Oggi, il re e la sua corte si vivifica e si conclude come tale, come trasformazione goliardica della prima e come bieca e malsana imitazione.
Dalle ceneri dello Ius Commune e
 dei diritti particolari e locali che avevano caratterizzato il Medioevo
 sorgono, lentamente e in maniera diversificata nei vari territori, le 
strutture che si stabilizzeranno con le democrazie rappresentative 
attuali. L’assolutismo monarchico, di cui Luigi XIV ne è simbolo – 
“l’Etat c’est moi” – si inserisce come possibile chiave di lettura delle
 situazioni odierne. 
Per spezzare il legame tra 
aristocrazia e popolazione delle province nelle quali i nobili 
possedevano grandi terreni, i sovrani europei, per fiaccarne il potere, 
cominciarono a unificare le famiglie regali del regno nelle proprie 
corti.
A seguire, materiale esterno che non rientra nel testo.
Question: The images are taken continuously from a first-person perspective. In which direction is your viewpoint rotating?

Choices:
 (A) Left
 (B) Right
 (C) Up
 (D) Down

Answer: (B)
Con Luigi XIV ciò divenne vero e proprio sistema sociale; 
nasce il compromesso, i “benefici reciproci”, e quel circuito chiuso, 
autoconservatore, de la “politica della corte” che ha segnato le 
oligarchie susseguitesi fino ad oggi, compreso. Luigi ebbe inoltre la 
furbizia di crearsi una grande rappresentazione scenica, con vena 
mistica e accenti pacchiani e snob (con le pompose vesti e l’etichetta, 
fondamentale a Versailles), che adulò regnanti e rafforzò quel rispetto 
che Massimo Fini spiega in La Ragione aveva torto? dei sudditi 
verso il sovrano – oggi scomparso. La reggia di Versailles e la sua 
impersonificazione con il Sole dimostrano l’enorme propaganda usata come
 strumento dal sovrano che cercava di creare l’illusione di un potere 
assoluto che, nella realtà, era molto più limitato di quanto apparisse. 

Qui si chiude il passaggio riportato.